Do Such Reviews Exist in Academic Publishing?

Recently, my co-author and I submitted this manuscript “Are Free Android App Security Analysis Tools Effective in Detecting Known Vulnerabilities?” for review to IEEE S&P 2019, a premier conference on security. Upon receiving the reviews, I decided to publicly share them because most of the remarks in the reviews are lacking in one of the following ways.

  1. Reviews do not point to factual or methodological errors.

Worse yet, these are the reviews provided to the authors after they were extensively discussed by the program committee (PC).

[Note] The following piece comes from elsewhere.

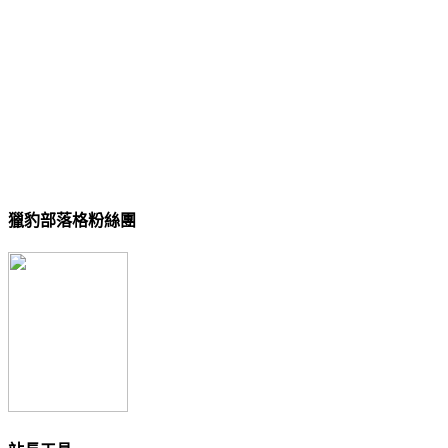
獵豹部落格粉絲團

If you think my assessment of the reviews is incorrect, then please tell me why by leaving a comment.

Review of the Reviews

Instead of merely sharing the review and the submitted manuscript, I will list parts of the reviews that are against the manuscript and non-trivial (in code block) followed by one or more of the following.

  • Evidence (E) from the submitted manuscript that contradict the review.
The paper lacks clear scientific contributions.

(L) Why are the claimed contributions not scientific?

A significant amount of space is devoted to arguing that Ghera is representative of all vulnerabilities in the Android ecosystem but the argumentation does not seem completely sound.

(E) On page 2 of the paper, we say “we evaluated if Ghera benchmarks were representative of real world apps, i.e., do the benchmarks capture vulnerabilities as they occur in real world apps?” This is our position through out the paper. This is not the same as the observation made by the reviewer, i.e., “representative of all vulnerabilities”.
(L) Assuming we slipped and did make the claim as observed by the reviewer somewhere in the paper, the reviewer should point out this location to make the review helpful.

The authors cover too different problem areas: vulnerabilities in android apps as well as malicious behavior from android apps. These problem areas seem fairly unrelated to each other and the paper would benefit from a more detailed explanation. It seems that the most common occurrence of malicious behavior is because the developer intentionally included that malicious behavior in their app. If the paper is meant to cover a different problem scenario, e.g. the inclusion of third-party libraries that may hide malicious behavior, it would be helpful to explicitly address that.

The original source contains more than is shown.